Characteristics of Ni-chrome 80
Ni-Chrome is available in numerous sizes and ohm ratings for DIY coil builders. The commonly used gauges are; 16, 18, 20, 22, 24, 26, 28, 30, & 32. Ni-Chrome has a much lower resistance per foot when compared to Kanthal A-1. While it was the preferred wire among some sub ohm coil builders, due to the fast ramp up of heat, it is not the Ni200 coil wire used in many sub-ohm prebuilt coil heads.
Ni-chrome 80: Gauge & Ohms Per Foot
Gauge AWG Ohms Per Foot
Ni200 (Pure Nickel) Wire
With a heat resistance of 2624: Fahrenheit, Ni200 wire is pliable and easily moldable. It is a metal alloy that has awesome thermal and electrical properties. Funnily enough, it is not meant to be used on RBA’s as the only coil. Why? Because nickel has virtually no resistance, making it ideal for modern temperature control systems in use today on many popular mods.

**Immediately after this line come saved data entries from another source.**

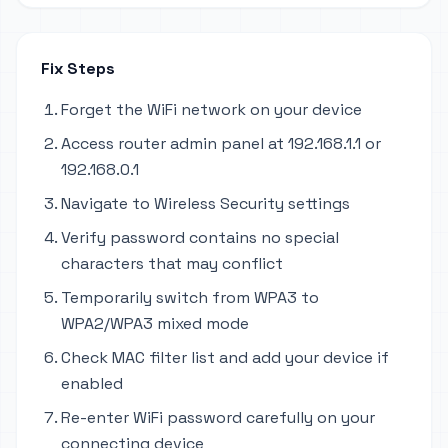
Fix Steps
Forget the WiFi network on your device
Access router admin panel at 192.168.1.1 or
192.168.0.1
Navigate to Wireless Security settings
Verify password contains no special
characters that may conflict
Temporarily switch from WPA3 to
WPA2/WPA3 mixed mode
Check MAC filter list and add your device if
enabled
Re-enter WiFi password carefully on your
connecting device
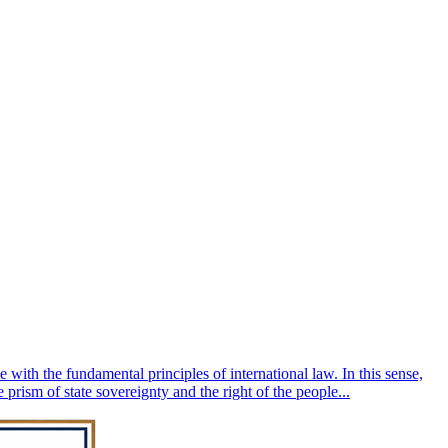
 with the fundamental principles of international law. In this sense,
 prism of state sovereignty and the right of the people...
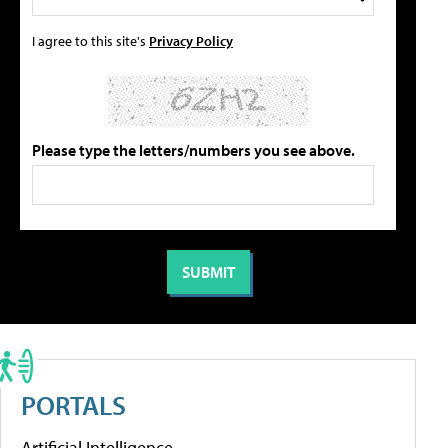
I agree to this site's
Privacy Policy
Please type the letters/numbers you see above.
PORTALS
Artificial Intelligence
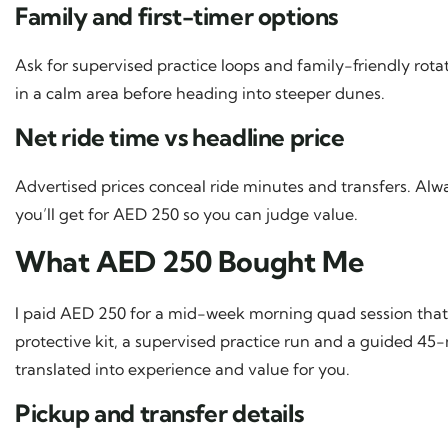
Family and first-timer options
Ask for supervised practice loops and family-friendly rota
in a calm area before heading into steeper dunes.
Net ride time vs headline price
Advertised prices conceal ride minutes and transfers. Al
you’ll get for AED 250 so you can judge value.
What AED 250 Bought Me
I paid AED 250 for a mid-week morning quad session that
protective kit, a supervised practice run and a guided 4
translated into experience and value for you.
Pickup and transfer details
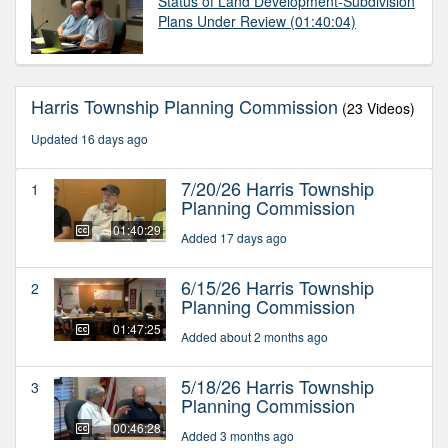
Status of Land Development-Subdivision
Plans Under Review
(01:40:04)
Harris Township Planning Commission
(23 Videos)
Updated 16 days ago
7/20/26 Harris Township
1
Planning Commission
01:40:29
Added 17 days ago
6/15/26 Harris Township
2
Planning Commission
01:47:25
Added about 2 months ago
5/18/26 Harris Township
3
Planning Commission
00:46:28
Added 3 months ago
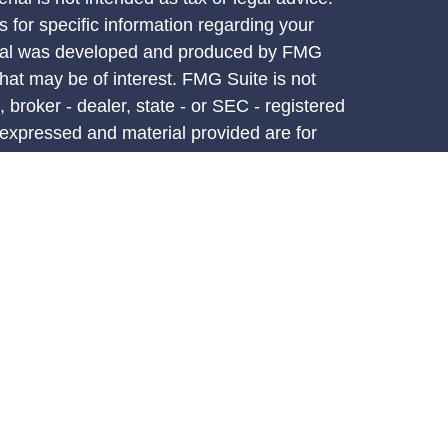
s for specific information regarding your
terial was developed and produced by FMG
that may be of interest. FMG Suite is not
, broker - dealer, state - or SEC - registered
 expressed and material provided are for
considered a solicitation for the purchase or
y very seriously. As of January 1, 2020 the
A)
suggests the following link as an extra
t sell my personal information
.
d through LPL Financial, a registered
PC.
atives associated with this site may only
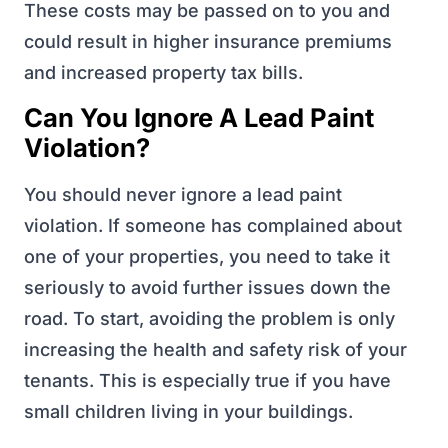
These costs may be passed on to you and
could result in higher insurance premiums
and increased property tax bills.
Can You Ignore A Lead Paint
Violation?
You should never ignore a lead paint
violation. If someone has complained about
one of your properties, you need to take it
seriously to avoid further issues down the
road. To start, avoiding the problem is only
increasing the health and safety risk of your
tenants. This is especially true if you have
small children living in your buildings.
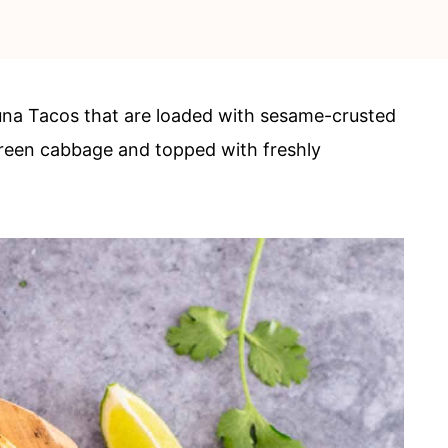
na Tacos that are loaded with sesame-crusted
een cabbage and topped with freshly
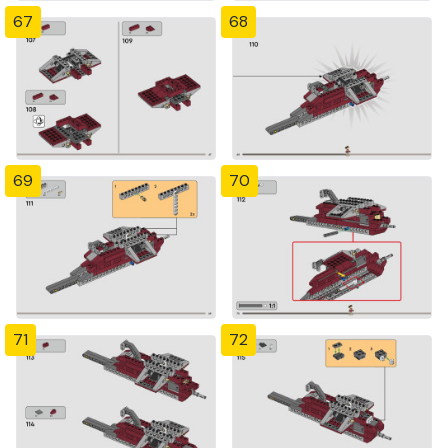
67
68
69
70
71
72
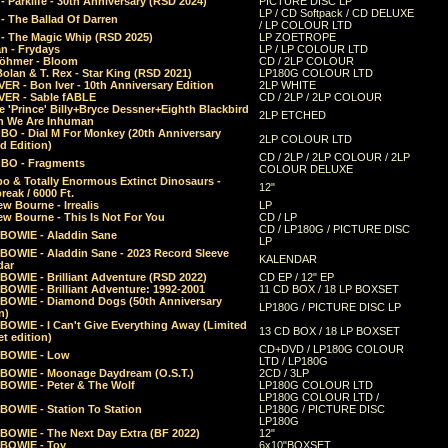
 Parklife - 30th Anniversary (RSD 2024)
PICTURE DISC LP
LP / CD Softpack / CD DELUXE
- The Ballad Of Darren
/ LP COLOUR LTD
- The Magic Whip (RSD 2025)
LP ZOETROPE
n - Frydays
LP / LP COLOUR LTD
öhmer - Bloom
CD / 2LP COLOUR
olan & T. Rex - Star King (RSD 2021)
LP180G COLOUR LTD
ER - Bon Iver - 10th Anniversary Edition
2LP WHITE
VER - Sable fABLE
CD / 2LP / 2LP COLOUR
 'Prince' Billy+Bryce Dessner+Eighth Blackbird
2LP ETCHED
n We Are Inhuman
O - Dial M For Monkey (20th Anniversary
2LP COLOUR LTD
d Edition)
CD / 2LP / 2LP COLOUR / 2LP
O - Fragments
COLOUR DELUXE
o & Totally Enormous Extinct Dinosaurs -
12"
reak / 6000 Ft.
w Bourne - Irrealis
LP
w Bourne - This Is Not For You
CD / LP
CD / LP180G / PICTURE DISC
 BOWIE - Aladdin Sane
LP
 BOWIE - Aladdin Sane - 2023 Record Sleeve
KALENDAR
dar
BOWIE - Brilliant Adventure (RSD 2022)
CD EP / 12" EP
BOWIE - Brilliant Adventure: 1992-2001
11 CD BOX / 18 LP BOXSET
 BOWIE - Diamond Dogs (50th Anniversary
LP180G / PICTURE DISC LP
n)
BOWIE - I Can't Give Everything Away (Limited
13 CD BOX / 18 LP BOXSET
t edition)
CD+DVD / LP180G COLOUR
 BOWIE - Low
LTD / LP180G
 BOWIE - Moonage Daydream (O.S.T.)
2CD / 3LP
 BOWIE - Peter & The Wolf
LP180G COLOUR LTD
LP180G COLOUR LTD /
BOWIE - Station To Station
LP180G / PICTURE DISC
LP180G
 BOWIE - The Next Day Extra (BF 2022)
12"
 BOWIE - Toy
6x10"BOXSET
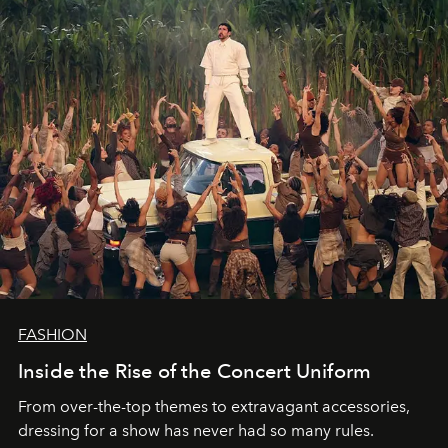
FASHION
Inside the Rise of the Concert Uniform
From over-the-top themes to extravagant accessories,
dressing for a show has never had so many rules.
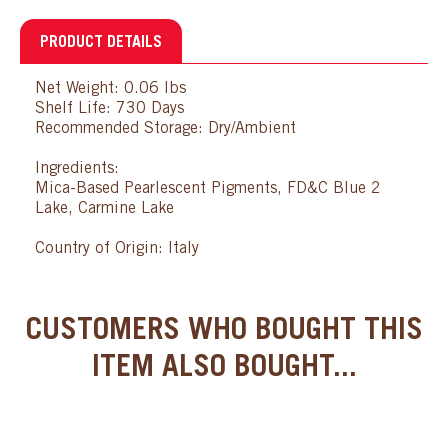
PRODUCT DETAILS
Net Weight: 0.06 lbs
Shelf Life: 730 Days
Recommended Storage: Dry/Ambient
Ingredients:
Mica-Based Pearlescent Pigments, FD&C Blue 2
Lake, Carmine Lake
Country of Origin: Italy
CUSTOMERS WHO BOUGHT THIS
ITEM ALSO BOUGHT...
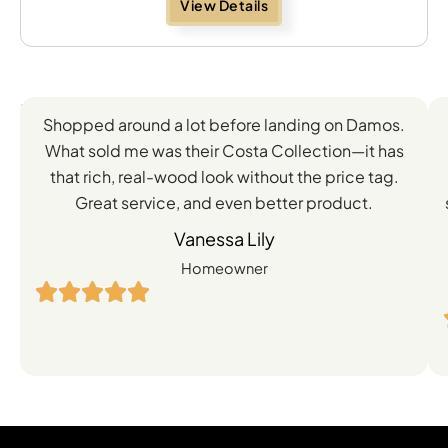
View Details
Feedback
Shopped around a lot before landing on Damos.
Directly
What sold me was their Costa Collection—it has
from
that rich, real-wood look without the price tag.
Great service, and even better product.
Our
Vanessa Lily
Satisfied
Homeowner
Customers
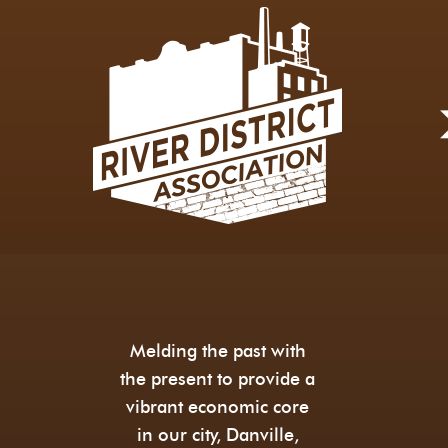
Melding the past with
the present to provide a
vibrant economic core
in our city, Danville,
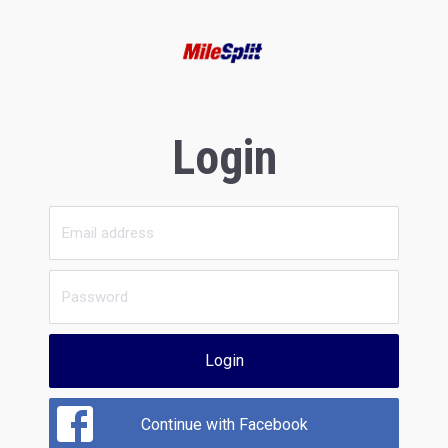
Login
Login
Continue with Facebook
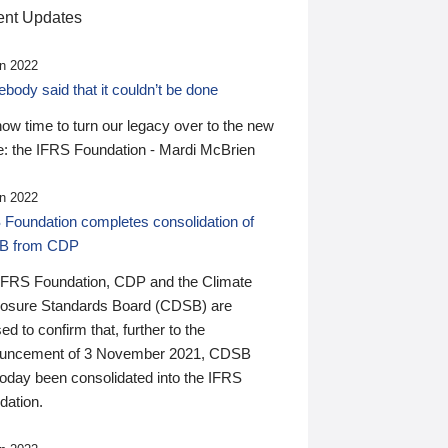
nt Updates
n 2022
ody said that it couldn’t be done
 now time to turn our legacy over to the new
: the IFRS Foundation - Mardi McBrien
n 2022
 Foundation completes consolidation of
B from CDP
IFRS Foundation, CDP and the Climate
losure Standards Board (CDSB) are
ed to confirm that, further to the
uncement of 3 November 2021, CDSB
today been consolidated into the IFRS
dation.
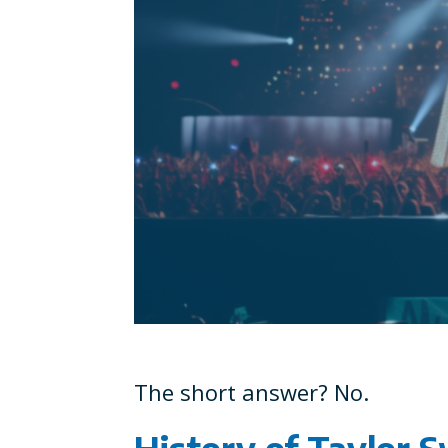
The short answer? No.
History of Taylor S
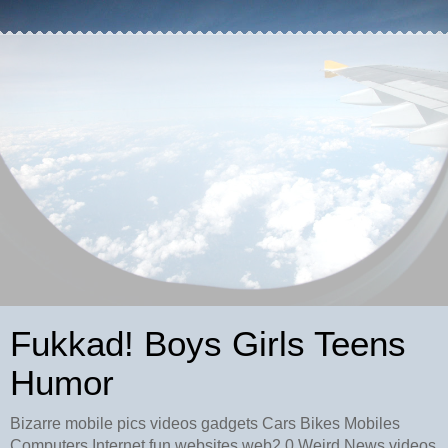
Fukkad! Boys Girls Teens
Humor
Bizarre mobile pics videos gadgets Cars Bikes Mobiles
Computers Internet fun websites web2.0 Weird News videos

Characteristics of Ni200 Wire when used in Temperature Control coils
Ni200 is widely available in the following gauges: 28, 30, & 32. Because of the Temperature Coefficient, only pure nickel wires are used in temperature control mods. Temperature Control mod chipsets can calculate the temperature of the coil build in real time by measuring the resistance of the nickel wires while the mod is being used. For decent accuracy the coil should be about room temperature before being used with a TC mod.
The confusion seen with Ni200 or Ni-Chrome is understandable. While Ni200 is pure nickel with virtually no resistance, it’s a prime metal for temperature control mods. However, Ni-Chrome 80 is a nickel/chromium compound, and it is not used in temperature control mods…not yet anyway.
While this is just my opinion based on what I have learned, I never recommend Ni-Chrome 80 just because there are other, safer, better, metals to work with. My belief is that, ultimately, Ni-Chrome 80, and especially Ni-Chrome 60, is just not safe enough.
I hope that if you found this article through a Google or Bing search you’ll come away with the understanding that Ni-Chrome and Ni200 are completely different wires used for different purposes. Ni-Chrome, despite its wicked ramp up time, should become a thing of the past.